Peter J. Gallant (born December 20, 1958) is a Canadian curler from Charlottetown, Prince Edward Island. He is the father of the 2017 Brier and World Champion Brett Gallant, and Christopher Gallant, a former PEI junior champion and 2014 Canadian University Champion.

== Curling career ==
Gallant has played in nine Briers. In 1982, he played second for Peter Jenkins. Gallant would not make it to the Brier again until 1991 when he played third for Robert Campbell. He played third for Campbell again in 1993, 1995, 1997 and 1999. He played third for Peter MacDonald at the 2001 Nokia Brier. Gallant did not return to the Brier until 2007, where he skipped team Prince Edward Island for the first time at a Brier.
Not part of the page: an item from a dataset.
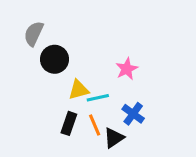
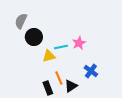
cyan line: (98, 98) -> (61, 47), moved
blue cross: (133, 114) -> (91, 71), moved
black rectangle: (69, 123) -> (48, 88), moved, turned -40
He also skipped PEI again the following year at the 2008 Brier in Winnipeg.

Gallant has had some success at the Brier, his best performance coming in 1995 where his team lost in the tie-breaker against Ed Werenich. Gallant was the top shooting third at that Brier and received an all-star award.
He has had more success at the Canadian Mixed Curling Championships, appearing in 1982, finishing 3rd; 1986; 1987 which he won as a skip with an 11–1 record and was all star skip. He also skipped PEI in 1991 in Thunder Bay.
Gallant has also played in the Canadian Senior Curling Championship in 2010 in Ottawa. He played third for Rod MacDonald where the team finished at 5–6. Gallant won an award for all star third.

Gallant has coached in three Canadian Juniors: 2009 where he won Gold and World Silver with PEI skip Brett Gallant, 2010 with Brett Gallant, and 2012 with PEI skip Christopher Gallant.
He has coached at the Brier on three occasions: 2012 with PEI (Mike Gaudet); 2013 & 2014 with Newfoundland (Brad Gushue).
He has also coached at the Scottie's on three occasions: 2013 with PEI (Suzanne Birt); 2014 with Nova Scotia (Heather Smith); 2026 with PEI (Amanda Power).

In January, 2016 Gallant began coaching a South Korean women's curling team skipped by Kim Eun-jung. He became the national team coach after Kim's team won the Korean National Championships in April, 2016 in Uiseong, South Korea.

In 2020, he was inducted into the PEI Sports Hall of Fame.

== Personal life ==
Gallant is married and has two children, curlers Brett and Chris Gallant. He is employed as a performance director for Curl PEI and as a coach by the Korean Curling Federation.

He is a retired Operations Manager for Irving Oil.